C++ does not have a single object root and so it doesn’t really make sense to have an equals method, but it does have templates and to help with programming the STL there is std::equal_to, which by default performs ==. You can specialise it for your own type to pass your own types to methods and classes implemented in terms of equal_to such as std::unordered_map (see Listing 5 for an example).

#include <functional>
#include <iostream>
int main( )
{
  std::cout << "std::equal_to<int>()(10,10): "
    << std::equal_to<int>()(10,10) << std::endl;
}
			
Listing 5

The full story for C# is even more complex as there is a long list of equality measures, which have been added to as various new versions of the .Net framework have been released. The list includes:

...and others we’ve probably missed...

The second element of this list, the ReferenceEquals method, is used to perform the identity check: that two references refer to the same object. The method is needed because ==, which performs this check by default, can be overridden. (Since Java does not allow operator overloading it has no need for such a method.)

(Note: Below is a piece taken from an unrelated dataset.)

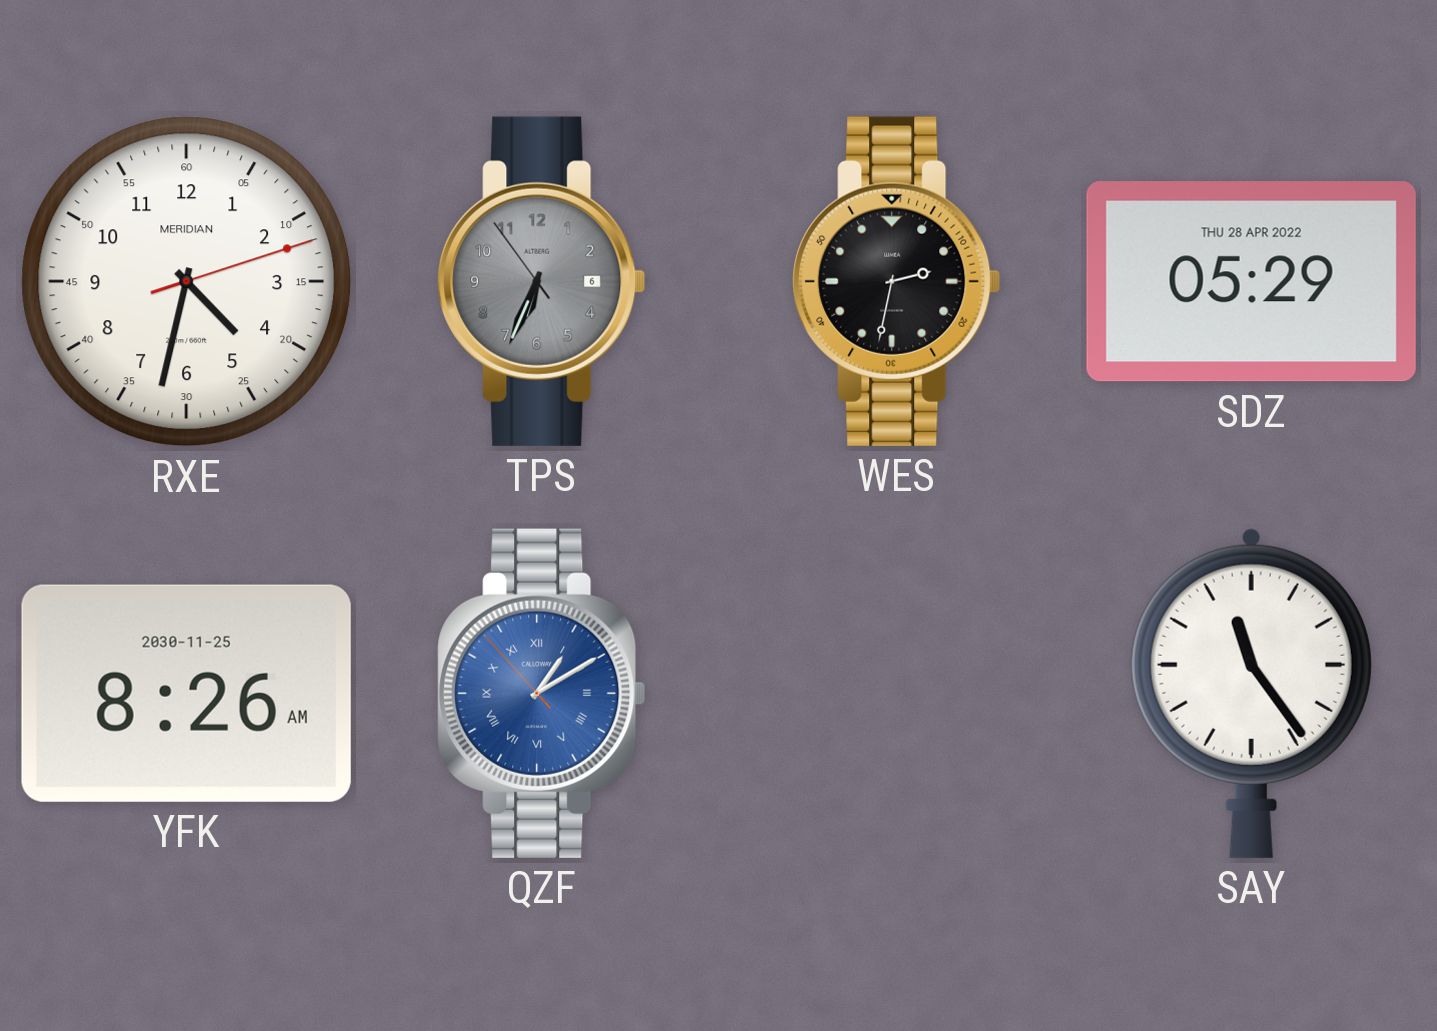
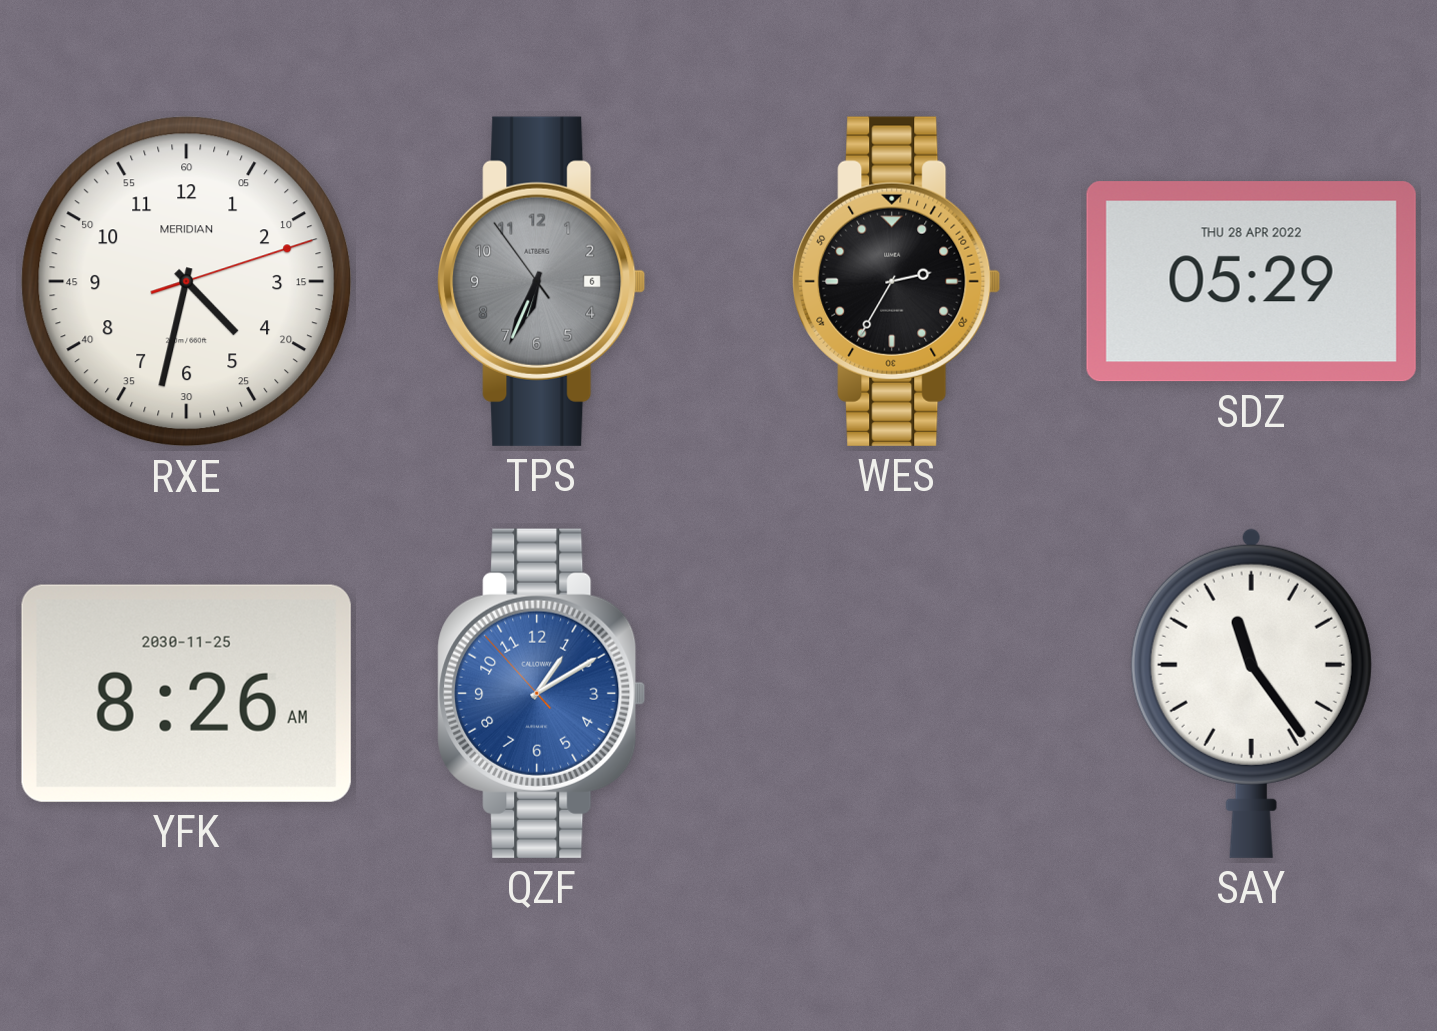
WES: 2:32 -> 2:35
QZF numerals: Roman -> Arabic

However, when used in conjunction with object boxing, object.ReferenceEquals has some interesting behaviour (see Listing 6).

public class RefEqual
{
  public static void Main()
  {
    int ten = 10;
    System.Console.WriteLine(
       object.ReferenceEquals(ten, ten));
  }
}
			
Listing 6

This program prints False because the two temporary boxed integer objects created to pass into the ReferenceEquals method are distinct, and hence different, objects. This is a related problem to the one shown above using the Java Integer class.

Overloading equality

Both Java and C# allow the programmer the freedom to overload the [eE]quals method to take an argument of a different type. Listing 7 is an example in Java that shows the problems of a naive implementation.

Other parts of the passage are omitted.